Die beiden NEON-Chefredakteure Michael Ebert und Timm Klotzek verkaufen über 250.00 Exemplare ihres beruhigend verpeilten Buchs „Planen oder treiben lassen – Wie man merkt, ob man sich zu viel oder zu wenig Gedanken um sein Leben macht“. Nachdem sie über Weltreisen und ein bisschen Altersvorsorge sinniert und im schönen IKEA-Duz-Ton auch zur Familientherapie geladen haben, kommen Ebert und Klotzek zum gleichen Urteil wie die 4568 studi-VZ-Nutzer der Gruppe: „Wir haben und entschieden und sagen: VIELLEICHT!“ Die „Big Problems“, die bei Internationale Konferenzen in Kyoto (Weltklimakonferenz) oder Washington (Weltfinanzgipfel) verhandelt werden, spricht dieses Buch nur am Rande.

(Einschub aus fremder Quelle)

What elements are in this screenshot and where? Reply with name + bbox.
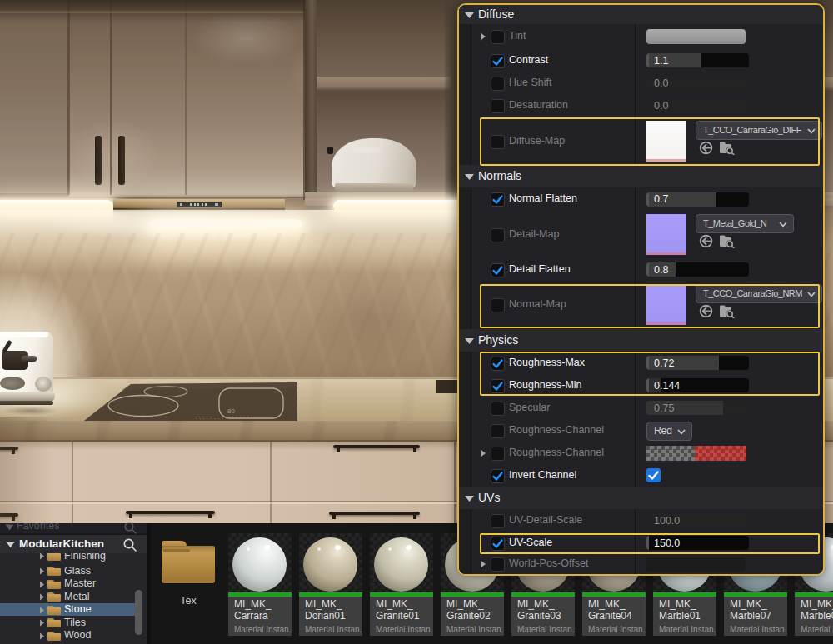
svg-text:80: 80 bbox=[227, 407, 235, 415]
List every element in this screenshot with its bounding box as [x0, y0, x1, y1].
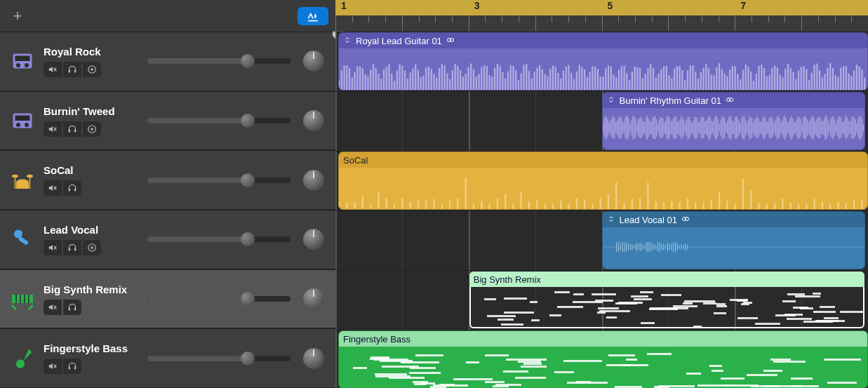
- pan-knob[interactable]: [303, 348, 324, 369]
- amp-icon: [8, 107, 36, 135]
- input-monitor-button[interactable]: [83, 62, 101, 77]
- mute-button[interactable]: [44, 359, 62, 374]
- pan-knob[interactable]: [303, 170, 324, 191]
- solo-headphones-button[interactable]: [63, 180, 81, 196]
- region-label: Lead Vocal 01: [620, 215, 677, 225]
- track-name-label: Royal Rock: [44, 46, 135, 58]
- pan-knob[interactable]: [303, 229, 324, 250]
- track-name-label: Lead Vocal: [44, 224, 135, 236]
- region[interactable]: Royal Lead Guitar 01: [338, 32, 868, 91]
- volume-slider[interactable]: [147, 118, 291, 123]
- solo-headphones-button[interactable]: [63, 300, 81, 315]
- region[interactable]: Lead Vocal 01: [602, 211, 866, 269]
- loop-icon: [726, 95, 734, 106]
- mic-icon: [8, 225, 36, 253]
- loop-icon: [446, 36, 455, 46]
- region[interactable]: Fingerstyle Bass: [338, 330, 868, 388]
- volume-slider[interactable]: [147, 296, 291, 302]
- mute-button[interactable]: [44, 300, 62, 315]
- amp-icon: [8, 47, 36, 75]
- ruler-marker: 7: [737, 0, 746, 11]
- mute-button[interactable]: [44, 62, 62, 77]
- region-take-icon[interactable]: [607, 215, 615, 225]
- region-label: Burnin' Rhythm Guitar 01: [620, 95, 722, 106]
- solo-headphones-button[interactable]: [63, 240, 81, 255]
- drums-icon: [8, 166, 36, 194]
- track-header[interactable]: SoCal: [0, 150, 335, 210]
- track-name-label: Burnin' Tweed: [44, 105, 135, 117]
- pan-knob[interactable]: [303, 51, 324, 72]
- mute-button[interactable]: [44, 240, 62, 255]
- input-monitor-button[interactable]: [83, 121, 101, 137]
- region[interactable]: SoCal: [338, 152, 868, 210]
- region[interactable]: Burnin' Rhythm Guitar 01: [602, 92, 866, 150]
- track-header[interactable]: Big Synth Remix: [0, 269, 335, 329]
- track-name-label: Big Synth Remix: [44, 283, 135, 295]
- mute-button[interactable]: [44, 180, 62, 196]
- input-monitor-button[interactable]: [83, 240, 101, 255]
- timeline-ruler[interactable]: 1357: [335, 0, 868, 32]
- volume-slider[interactable]: [147, 178, 291, 183]
- region[interactable]: Big Synth Remix: [469, 271, 865, 329]
- loop-icon: [681, 215, 690, 225]
- mute-button[interactable]: [44, 121, 62, 137]
- keys-icon: [8, 285, 36, 313]
- volume-slider[interactable]: [147, 356, 291, 361]
- solo-headphones-button[interactable]: [63, 62, 81, 77]
- track-header[interactable]: Fingerstyle Bass: [0, 328, 335, 388]
- solo-headphones-button[interactable]: [63, 359, 81, 374]
- ruler-marker: 5: [605, 0, 613, 11]
- volume-slider[interactable]: [147, 58, 291, 64]
- solo-headphones-button[interactable]: [63, 121, 81, 137]
- track-name-label: Fingerstyle Bass: [44, 342, 135, 354]
- track-header[interactable]: Lead Vocal: [0, 210, 335, 269]
- region-take-icon[interactable]: [607, 95, 615, 106]
- guitar-icon: [8, 344, 36, 373]
- region-label: Fingerstyle Bass: [343, 334, 410, 344]
- region-label: Royal Lead Guitar 01: [356, 36, 442, 46]
- volume-slider[interactable]: [147, 236, 291, 242]
- region-take-icon[interactable]: [343, 36, 352, 46]
- ruler-marker: 3: [472, 0, 480, 11]
- ruler-marker: 1: [338, 0, 347, 11]
- catch-playhead-button[interactable]: [298, 7, 328, 25]
- region-label: Big Synth Remix: [474, 274, 541, 285]
- pan-knob[interactable]: [303, 288, 324, 309]
- pan-knob[interactable]: [303, 110, 324, 131]
- track-header[interactable]: Royal Rock: [0, 32, 335, 91]
- track-name-label: SoCal: [44, 164, 135, 176]
- region-label: SoCal: [343, 155, 368, 166]
- add-track-button[interactable]: +: [7, 8, 28, 25]
- track-header[interactable]: Burnin' Tweed: [0, 91, 335, 151]
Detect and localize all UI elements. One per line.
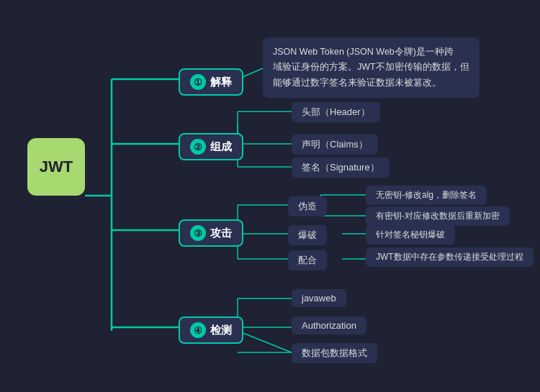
branch-1-label: ① 解释 — [179, 68, 243, 96]
branch-4-child-1: Authorization — [292, 316, 366, 334]
branch-4: ④ 检测 — [179, 316, 243, 344]
branch-2-child-0: 头部（Header） — [292, 102, 380, 122]
branch-3-sub-brute: 爆破 — [288, 225, 327, 245]
branch-3-forgery-0: 无密钥-修改alg，删除签名 — [366, 186, 487, 205]
branch-4-num: ④ — [190, 322, 206, 338]
branch-4-child-0: javaweb — [292, 289, 346, 307]
branch-3-forgery-1: 有密钥-对应修改数据后重新加密 — [366, 206, 510, 226]
branch-2-num: ② — [190, 139, 206, 155]
branch-3-label: ③ 攻击 — [179, 219, 243, 247]
branch-2-label: ② 组成 — [179, 133, 243, 160]
branch-1: ① 解释 — [179, 68, 243, 96]
svg-line-26 — [238, 331, 292, 352]
mind-map: JWT ① 解释 JSON Web Token (JSON Web令牌)是一种跨… — [0, 0, 540, 392]
central-label: JWT — [40, 158, 73, 176]
branch-3-num: ③ — [190, 225, 206, 241]
branch-3-combine-0: JWT数据中存在参数传递接受处理过程 — [366, 247, 534, 267]
branch-4-text: 检测 — [210, 324, 232, 337]
branch-3-text: 攻击 — [210, 227, 232, 240]
branch-3-sub-combine: 配合 — [288, 250, 327, 270]
branch-4-label: ④ 检测 — [179, 316, 243, 344]
branch-1-desc-text: JSON Web Token (JSON Web令牌)是一种跨域验证身份的方案。… — [273, 47, 469, 88]
branch-2-child-1: 声明（Claims） — [292, 135, 378, 155]
branch-1-desc: JSON Web Token (JSON Web令牌)是一种跨域验证身份的方案。… — [263, 37, 480, 98]
branch-3-brute-0: 针对签名秘钥爆破 — [366, 225, 455, 245]
central-node: JWT — [27, 138, 85, 196]
branch-2-text: 组成 — [210, 140, 232, 154]
branch-4-child-2: 数据包数据格式 — [292, 343, 377, 363]
branch-2-child-2: 签名（Signature） — [292, 158, 390, 178]
branch-1-text: 解释 — [210, 76, 232, 89]
branch-3-sub-forgery: 伪造 — [288, 196, 327, 216]
branch-3: ③ 攻击 — [179, 219, 243, 247]
branch-2: ② 组成 — [179, 133, 243, 160]
branch-1-num: ① — [190, 74, 206, 90]
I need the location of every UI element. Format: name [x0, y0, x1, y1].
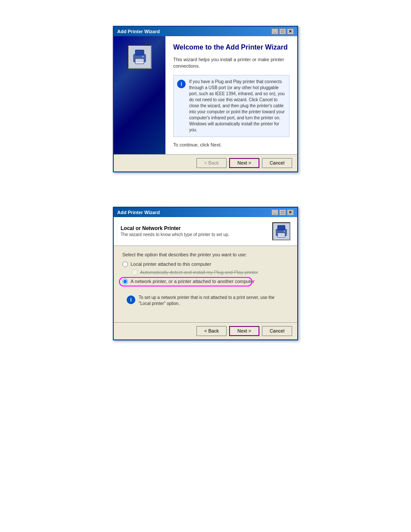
titlebar-label-1: Add Printer Wizard [117, 29, 160, 34]
auto-detect-option: Automatically detect and install my Plug… [132, 270, 289, 275]
add-printer-wizard-1: Add Printer Wizard _ □ ✕ Welcome to the … [113, 26, 298, 172]
svg-rect-8 [277, 233, 285, 237]
info-icon-1: i [177, 80, 186, 88]
svg-rect-9 [278, 233, 284, 234]
radio-local-label: Local printer attached to this computer [131, 261, 211, 267]
radio-network-option: A network printer, or a printer attached… [122, 279, 289, 284]
next-button-2[interactable]: Next > [229, 326, 259, 336]
next-button-1[interactable]: Next > [229, 158, 259, 168]
close-button-1[interactable]: ✕ [287, 28, 294, 34]
back-button-1[interactable]: < Back [196, 158, 227, 168]
step2-body: Select the option that describes the pri… [114, 246, 297, 322]
minimize-button-1[interactable]: _ [271, 28, 278, 34]
back-button-2[interactable]: < Back [196, 326, 227, 336]
wizard-subtitle-1: This wizard helps you install a printer … [173, 56, 290, 70]
minimize-button-2[interactable]: _ [271, 209, 278, 215]
maximize-button-2[interactable]: □ [279, 209, 286, 215]
checkbox-autodetect-label: Automatically detect and install my Plug… [140, 270, 258, 275]
titlebar-1: Add Printer Wizard _ □ ✕ [114, 27, 297, 36]
titlebar-label-2: Add Printer Wizard [117, 210, 160, 215]
svg-point-11 [283, 230, 285, 231]
info-text-1: If you have a Plug and Play printer that… [189, 79, 286, 133]
info-icon-2: i [127, 296, 135, 304]
info-box-1: i If you have a Plug and Play printer th… [173, 75, 290, 137]
svg-rect-1 [135, 50, 144, 55]
cancel-button-2[interactable]: Cancel [262, 326, 292, 336]
step2-info-text: To set up a network printer that is not … [139, 295, 284, 307]
maximize-button-1[interactable]: □ [279, 28, 286, 34]
step2-select-label: Select the option that describes the pri… [122, 252, 289, 257]
radio-network[interactable] [122, 279, 128, 284]
add-printer-wizard-2: Add Printer Wizard _ □ ✕ Local or Networ… [113, 207, 298, 340]
close-button-2[interactable]: ✕ [287, 209, 294, 215]
radio-local-option: Local printer attached to this computer [122, 261, 289, 267]
svg-rect-7 [277, 225, 285, 230]
printer-icon-sidebar-1 [128, 45, 152, 69]
wizard-footer-2: < Back Next > Cancel [114, 322, 297, 339]
radio-network-label: A network printer, or a printer attached… [131, 279, 255, 284]
step2-subheading: The wizard needs to know which type of p… [121, 232, 229, 237]
sidebar-1 [114, 36, 165, 154]
step2-header-text: Local or Network Printer The wizard need… [121, 225, 229, 237]
svg-rect-4 [136, 61, 143, 62]
printer-svg-2 [273, 222, 290, 241]
checkbox-autodetect[interactable] [132, 270, 137, 275]
wizard-body-2: Local or Network Printer The wizard need… [114, 217, 297, 322]
wizard-content-1: Welcome to the Add Printer Wizard This w… [165, 36, 297, 154]
cancel-button-1[interactable]: Cancel [262, 158, 292, 168]
titlebar-2: Add Printer Wizard _ □ ✕ [114, 208, 297, 217]
step2-info-box: i To set up a network printer that is no… [122, 290, 289, 311]
svg-rect-10 [278, 235, 284, 236]
svg-rect-3 [136, 59, 143, 60]
printer-svg-1 [130, 47, 149, 66]
wizard-footer-1: < Back Next > Cancel [114, 154, 297, 171]
titlebar-buttons-2: _ □ ✕ [271, 209, 294, 215]
continue-text-1: To continue, click Next. [173, 142, 290, 147]
wizard-body-1: Welcome to the Add Printer Wizard This w… [114, 36, 297, 154]
titlebar-buttons-1: _ □ ✕ [271, 28, 294, 34]
step2-heading: Local or Network Printer [121, 225, 229, 231]
wizard-heading-1: Welcome to the Add Printer Wizard [173, 43, 290, 52]
printer-icon-2 [272, 222, 290, 240]
radio-local[interactable] [122, 261, 128, 267]
svg-point-5 [142, 56, 144, 57]
step2-header: Local or Network Printer The wizard need… [114, 217, 297, 246]
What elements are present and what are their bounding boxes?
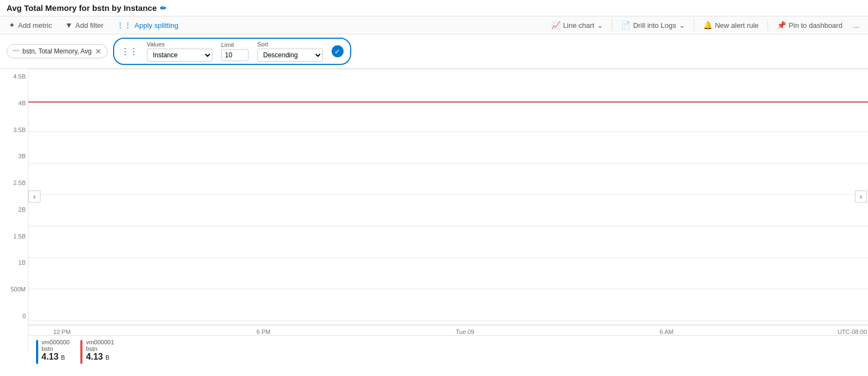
y-label-25b: 2.5B [2,180,26,186]
grid-line-6 [28,226,868,226]
splitting-icon: ⋮⋮ [121,46,138,57]
sort-select[interactable]: Descending Ascending [257,49,323,62]
split-icon: ⋮⋮ [116,21,132,29]
toolbar: ✦ Add metric ▼ Add filter ⋮⋮ Apply split… [0,16,868,34]
x-label-6pm: 6 PM [257,329,271,335]
add-metric-icon: ✦ [9,21,15,29]
grid-line-3 [28,132,868,132]
chart-main: 12 PM 6 PM Tue 09 6 AM UTC-08:00 [28,69,868,352]
toolbar-right: 📈 Line chart ⌄ 📄 Drill into Logs ⌄ 🔔 New… [549,20,861,31]
legend-color-bar-0 [36,340,38,364]
nav-right-button[interactable]: › [855,190,867,202]
grid-line-8 [28,289,868,289]
toolbar-separator2 [694,20,694,31]
y-label-35b: 3.5B [2,127,26,133]
legend-name-1: vm000001 [86,339,114,345]
apply-splitting-button[interactable]: ⋮⋮ Apply splitting [114,20,180,31]
sort-label: Sort [257,41,323,47]
legend-value-1: 4.13 B [86,352,114,362]
limit-input[interactable] [221,49,249,61]
y-label-500m: 500M [2,286,26,293]
values-field: Values Instance [147,41,212,62]
legend-group-1: bstn [86,345,114,352]
y-label-1b: 1B [2,259,26,266]
y-axis: 4.5B 4B 3.5B 3B 2.5B 2B 1.5B 1B 500M 0 [0,69,28,352]
grid-line-4 [28,163,868,164]
toolbar-separator3 [767,20,768,31]
y-label-0: 0 [2,313,26,319]
add-filter-button[interactable]: ▼ Add filter [63,20,105,31]
splitting-control: ⋮⋮ Values Instance Limit Sort Descending… [113,38,351,65]
pin-to-dashboard-button[interactable]: 📌 Pin to dashboard [775,20,845,31]
title-text: Avg Total Memory for bstn by Instance [7,3,157,13]
x-label-6am: 6 AM [660,329,674,335]
sort-field: Sort Descending Ascending [257,41,323,62]
edit-icon[interactable]: ✏ [160,4,167,13]
alert-icon: 🔔 [703,21,712,29]
new-alert-rule-button[interactable]: 🔔 New alert rule [701,20,761,31]
limit-field: Limit [221,41,249,61]
legend-value-0: 4.13 B [42,352,69,362]
metric-label-text: bstn, Total Memory, Avg [22,47,92,55]
values-label: Values [147,41,212,47]
y-label-2b: 2B [2,206,26,213]
nav-left-icon: ‹ [33,192,36,201]
grid-line-9 [28,320,868,321]
header-bar: Avg Total Memory for bstn by Instance ✏ [0,0,868,16]
legend-text-group-1: vm000001 bstn 4.13 B [86,339,114,362]
logs-icon: 📄 [621,21,630,29]
legend-group-0: bstn [42,345,69,352]
drill-into-logs-button[interactable]: 📄 Drill into Logs ⌄ [619,20,687,31]
line-chart-button[interactable]: 📈 Line chart ⌄ [549,20,605,31]
toolbar-left: ✦ Add metric ▼ Add filter ⋮⋮ Apply split… [7,20,540,31]
y-label-45b: 4.5B [2,73,26,80]
page-container: Avg Total Memory for bstn by Instance ✏ … [0,0,868,376]
y-label-4b: 4B [2,100,26,106]
legend-name-0: vm000000 [42,339,69,345]
grid-line-1 [28,69,868,69]
x-label-tue09: Tue 09 [456,329,474,335]
y-label-3b: 3B [2,153,26,159]
grid-line-2 [28,100,868,101]
y-label-15b: 1.5B [2,233,26,240]
toolbar-separator [612,20,612,31]
more-options-button[interactable]: ... [851,20,861,31]
metric-pill: 〰 bstn, Total Memory, Avg ✕ [7,44,108,58]
remove-metric-button[interactable]: ✕ [95,47,102,56]
filter-icon: ▼ [65,21,73,29]
line-chart-chevron: ⌄ [597,21,603,29]
legend-area: vm000000 bstn 4.13 B vm000001 bstn 4.13 … [28,335,868,376]
x-label-utc: UTC-08:00 [837,329,867,335]
chart-wrapper: ‹ 4.5B 4B 3.5B 3B 2.5B 2B 1.5B 1B 500M 0 [0,69,868,352]
add-metric-button[interactable]: ✦ Add metric [7,20,54,31]
nav-left-button[interactable]: ‹ [28,190,40,202]
metric-icon: 〰 [13,47,19,55]
legend-item-1: vm000001 bstn 4.13 B [80,339,114,364]
legend-text-group-0: vm000000 bstn 4.13 B [42,339,69,362]
x-label-12pm: 12 PM [54,329,71,335]
data-line-blue [28,102,868,103]
page-title: Avg Total Memory for bstn by Instance ✏ [7,3,167,13]
nav-right-icon: › [860,192,863,201]
logs-chevron: ⌄ [679,21,685,29]
legend-item-0: vm000000 bstn 4.13 B [36,339,69,364]
limit-label: Limit [221,41,249,48]
splitting-section: 〰 bstn, Total Memory, Avg ✕ ⋮⋮ Values In… [0,34,868,69]
legend-color-bar-1 [80,340,82,364]
grid-line-5 [28,194,868,195]
values-select[interactable]: Instance [147,49,212,62]
pin-icon: 📌 [777,21,786,29]
grid-line-7 [28,258,868,258]
line-chart-icon: 📈 [551,21,560,29]
confirm-splitting-button[interactable]: ✓ [332,45,344,57]
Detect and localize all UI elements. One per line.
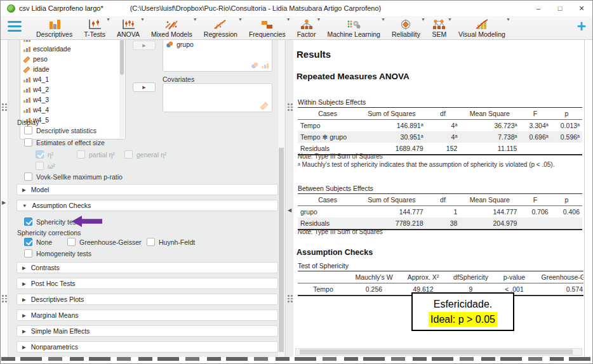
checkbox-icon [124,150,133,159]
section-post-hoc-tests[interactable]: ▶ Post Hoc Tests [17,278,278,289]
list-item-variable[interactable]: peso [20,54,125,64]
section-descriptives-plots[interactable]: ▶ Descriptives Plots [17,294,278,305]
checkbox-estimates-effect-size[interactable]: Estimates of effect size [24,138,105,146]
module-visual-modeling[interactable]: ▼ Visual Modeling [453,17,511,38]
table-row: Tempo ✻ grupo30.951ᵃ4ᵃ7.738ᵃ0.696ᵃ0.596ᵃ [298,131,582,143]
checkbox-icon [36,162,44,170]
module-mixed-models[interactable]: ▼ Mixed Models [145,17,198,38]
module-frequencies[interactable]: ▼ Frequencies [243,17,291,38]
titlebar: csv Lidia Carprofeno largo* (C:\Users\lu… [1,1,592,16]
checkbox-icon[interactable] [24,218,32,226]
input-panel-scrollbar[interactable] [278,40,284,357]
collapsed-arrow-icon: ▶ [22,265,26,271]
panel-divider[interactable]: ◀ [285,40,293,357]
list-item-variable[interactable]: escolaridade [20,44,125,54]
analysis-title[interactable]: Repeated Measures ANOVA [296,72,410,81]
collapse-input-arrow-icon[interactable]: ◀ [288,207,291,213]
right-gutter [585,40,593,357]
list-item-variable[interactable]: idade [20,64,125,74]
assign-button[interactable]: ▶ [133,82,156,92]
assign-button[interactable]: ▶ [133,41,156,50]
ordinal-icon [23,86,30,93]
module-factor[interactable]: ▼ Factor [291,17,322,38]
add-analysis-button[interactable]: + [576,20,586,32]
t-tests-icon [87,18,102,30]
maximize-button[interactable]: □ [549,1,571,16]
section-nonparametrics[interactable]: ▶ Nonparametrics [17,341,278,353]
between-subject-factors-box[interactable]: grupo [163,40,272,72]
between-subjects-caption: Between Subjects Effects [298,185,373,192]
section-marginal-means[interactable]: ▶ Marginal Means [17,309,278,321]
clipped-data-row [1,357,592,361]
module-regression[interactable]: ▼ Regression [198,17,243,38]
drag-handle-icon[interactable] [2,295,7,302]
section-contrasts[interactable]: ▶ Contrasts [17,262,278,273]
drag-handle-icon[interactable] [2,103,7,111]
checkbox-icon[interactable] [24,172,32,181]
results-panel: Results Repeated Measures ANOVA Within S… [293,40,585,357]
frequencies-icon [260,18,274,30]
main-menu-button[interactable] [8,21,22,32]
checkbox-descriptive-statistics[interactable]: Descriptive statistics [24,126,97,134]
checkbox-icon [77,150,85,159]
checkbox-homogeneity-tests[interactable]: Homogeneity tests [24,249,91,257]
allowed-types-hint [251,62,269,69]
module-sem[interactable]: ▼ SEM [426,17,453,38]
drag-handle-icon[interactable] [288,103,293,111]
checkbox-eta-squared: η² [36,150,53,159]
checkbox-icon[interactable] [24,126,32,134]
annotation-line2-highlighted: Ideal: p > 0.05 [429,312,497,327]
ordinal-icon [23,75,30,83]
dropdown-caret-icon: ▼ [381,17,385,22]
anova-icon [121,18,136,30]
checkbox-icon[interactable] [24,238,32,246]
between-subjects-table: Cases Sum of Squares df Mean Square F p … [298,193,582,230]
dropdown-caret-icon: ▼ [421,17,425,22]
analysis-input-panel: escolaridade peso idade w4_1 w4_2 [8,40,285,357]
checkbox-greenhouse-geisser[interactable]: Greenhouse-Geisser [67,238,141,246]
regression-icon [213,18,228,30]
ordinal-icon [23,45,30,53]
assigned-variable[interactable]: grupo [163,40,272,49]
close-button[interactable]: ✕ [571,1,592,16]
checkbox-icon[interactable] [67,238,76,246]
module-reliability[interactable]: ▼ Reliability [386,17,426,38]
module-machine-learning[interactable]: ▼ Machine Learning [321,17,385,38]
results-horizontal-scrollbar[interactable] [295,348,582,356]
assumption-checks-title: Assumption Checks [296,248,373,257]
module-descriptives[interactable]: Descriptives [30,17,78,38]
module-anova[interactable]: ▼ ANOVA [111,17,145,38]
section-model[interactable]: ▶ Model [17,184,278,195]
checkbox-icon[interactable] [147,238,155,246]
dropdown-caret-icon: ▼ [106,17,110,22]
data-panel-divider[interactable]: ▶ [1,40,8,357]
covariates-box[interactable] [163,83,272,112]
ordinal-icon [261,62,269,69]
list-scrollbar[interactable] [119,40,124,138]
section-simple-main-effects[interactable]: ▶ Simple Main Effects [17,325,278,337]
checkbox-icon[interactable] [24,138,32,146]
checkbox-vovk-sellke[interactable]: Vovk-Sellke maximum p-ratio [24,172,123,181]
expand-data-arrow-icon[interactable]: ▶ [2,200,6,205]
minimize-button[interactable]: – [528,1,549,16]
checkbox-correction-none[interactable]: None [24,238,52,246]
checkbox-huynh-feldt[interactable]: Huynh-Feldt [147,238,195,246]
checkbox-icon[interactable] [24,249,32,257]
section-assumption-checks[interactable]: ▼ Assumption Checks [17,200,278,211]
table-row: Tempo146.891ᵃ4ᵃ36.723ᵃ3.304ᵃ0.013ᵃ [298,120,582,132]
drag-handle-icon[interactable] [288,295,293,302]
collapsed-arrow-icon: ▶ [22,344,26,350]
module-t-tests[interactable]: ▼ T-Tests [78,17,111,38]
jasp-logo-icon [7,4,15,13]
list-item-variable[interactable]: w4_1 [20,74,125,84]
table-footnote: ᵃ Mauchly's test of sphericity indicates… [298,161,554,168]
list-item-variable[interactable]: w4_2 [20,84,125,94]
sphericity-corrections-label: Sphericity corrections [17,229,81,237]
list-item-variable[interactable]: w4_4 [20,105,125,115]
window-controls: – □ ✕ [528,1,592,16]
dropdown-caret-icon: ▼ [140,17,145,22]
dropdown-caret-icon: ▼ [506,17,510,22]
ribbon: Descriptives ▼ T-Tests ▼ ANOVA ▼ [1,16,592,40]
jasp-window: csv Lidia Carprofeno largo* (C:\Users\lu… [0,0,593,364]
list-item-variable[interactable]: w4_3 [20,94,125,105]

Erst geht es darum, die eigenen „Dinge geregelt zu kriegen.“
„Planen oder treiben lassen“ ist eine unterhaltsame, gut recherchierte Wanderkarte für etliche Problemzonen der Digitalen Bohème, der Generationen „Doof“, „Umhängetasche“ und „Praktikum“. Die Autoren beruhigen, dass soziale Netzwerke im Internet ok sind, weil man durch sie in der „ganz persönlichen Globalisierung den Überblick“ behalten kann. Man erfährt, wie Geld und Glück zusammenhängen und weshalb Paartherapien nützlich sind: „Eine repräsentative NEON-Studie ergab 2008, dass knapp die Hälfte aller Befragten schon mal ihren Partner mit einem oder einer anderen betrogen hat. Statistisch nicht erfasst sind die zahllosen Fremd-Knutschereien und Fremd-Fummeleien, die jeden Freitagabend angetrunken irgendwo und irgendwie passieren.“
Solche Sätze besitzen die gleiche Anziehungskraft wie das Bekenntnis vom 36-jährigen NEON-Chefredakteur Timm Klotzek, der im Interview sagt: „Manchmal bin ich zu verplant, zum Beispiel das ganze Berufsfeld betreffend. Bei Steuer-, Versicherungs-, Freundschaftsdingen lasse ich hingegen die Sachen oft zu sehr laufen…“ Wer das als 20- bis 35-Jähriger liest, erkennt eigene Schwächen, bleibt aber gelassen, weil Timm Klotzek als dennoch erfolgreicher Journalist durchs Leben gehen kann. Überaus authentisch kommt die Antwort übrigens durch die drei abschließenden Punkte daher. Auch zu diesem Phänomen gibt es mehrere Gruppen bei studi-VZ: „…-Liebhaber – Nichts drückt Gedanken so schön aus wie 3 Punkte“ (6027 Mitglieder). Punkte sagen mehr als Worte. Standpunkte sehen allerdings anders aus. Warum liest von diesen Standpunkten so wenig, warum löst sich in der NEON-Welt vieles nach drei Punkten auf?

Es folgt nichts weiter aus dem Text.